BYU LAW Logo

Seth Taylor and I worked collaboratively on this logo. He acted as creative director while I provided most of the project explorations, and we worked closely together on the final typeface.

At first I experimented with the school building, a beautiful example of seventies architecture. Designed by Fetzer & Fetzer (the same architects who designed the original Provo and Ogden LDS temples), the JRCB was dedicated in the summer of 1975 and stands today as one of the most iconic and historically significant structures in the BYU Provo campus. To me, it looked like a big stack of books, and that was the cool, relevant connection I initially explored.

I drew the building from a number of perspectives until I arrived at a final, simplified version of the symbol. (Rodrigo Suárez, a designer friend from Mexico created a concept that we transformed into the symbol that was finally chosen.)


At the end of the process, after the logo was initially approved, an unknown (to us) executive at the BYU branding office ordered that we use the BYU typeface, specifically the dark blue one that appears in the main university logo.
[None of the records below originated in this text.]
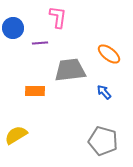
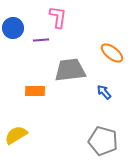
purple line: moved 1 px right, 3 px up
orange ellipse: moved 3 px right, 1 px up
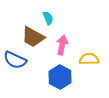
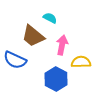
cyan semicircle: moved 2 px right; rotated 40 degrees counterclockwise
brown trapezoid: moved 1 px up; rotated 10 degrees clockwise
yellow semicircle: moved 8 px left, 3 px down
blue hexagon: moved 4 px left, 2 px down
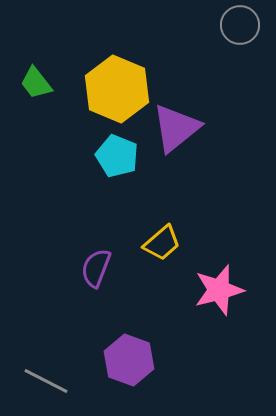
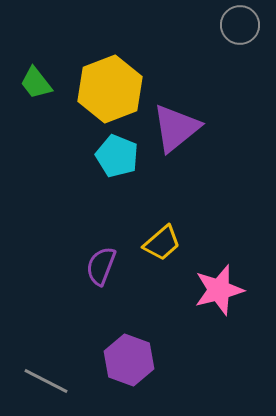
yellow hexagon: moved 7 px left; rotated 16 degrees clockwise
purple semicircle: moved 5 px right, 2 px up
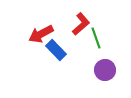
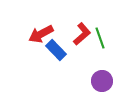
red L-shape: moved 1 px right, 10 px down
green line: moved 4 px right
purple circle: moved 3 px left, 11 px down
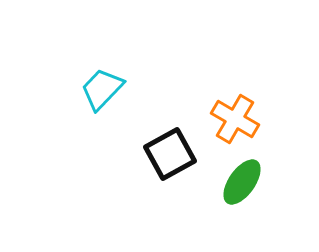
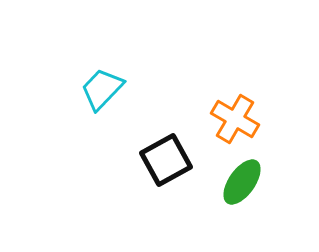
black square: moved 4 px left, 6 px down
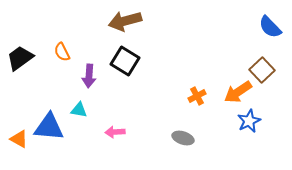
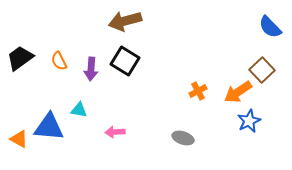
orange semicircle: moved 3 px left, 9 px down
purple arrow: moved 2 px right, 7 px up
orange cross: moved 1 px right, 5 px up
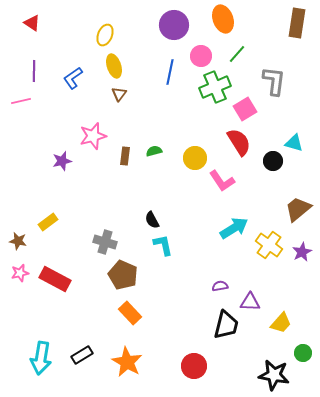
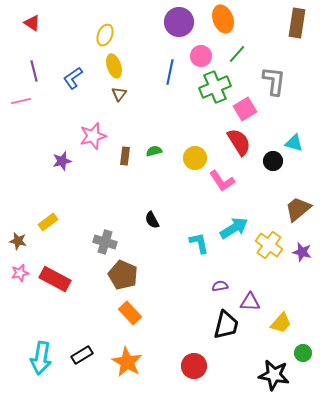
purple circle at (174, 25): moved 5 px right, 3 px up
purple line at (34, 71): rotated 15 degrees counterclockwise
cyan L-shape at (163, 245): moved 36 px right, 2 px up
purple star at (302, 252): rotated 30 degrees counterclockwise
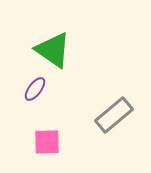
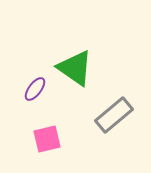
green triangle: moved 22 px right, 18 px down
pink square: moved 3 px up; rotated 12 degrees counterclockwise
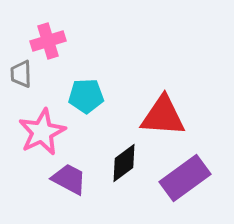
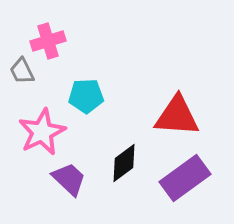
gray trapezoid: moved 1 px right, 3 px up; rotated 24 degrees counterclockwise
red triangle: moved 14 px right
purple trapezoid: rotated 15 degrees clockwise
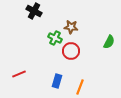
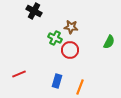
red circle: moved 1 px left, 1 px up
I personally disagreed with the decision; I felt the typeface was too heavy and didn’t have the same neo-art deco feeling as the building itself. The blue was just too dark. We pushed back, but the branding office was committed to their decision.

The final logo feels OK, but it didn’t turn out as balanced as I’d envisioned. It looks like a logo designed by a bureaucratic committee.

And was, in fact, a logo designed by a bureaucratic committee.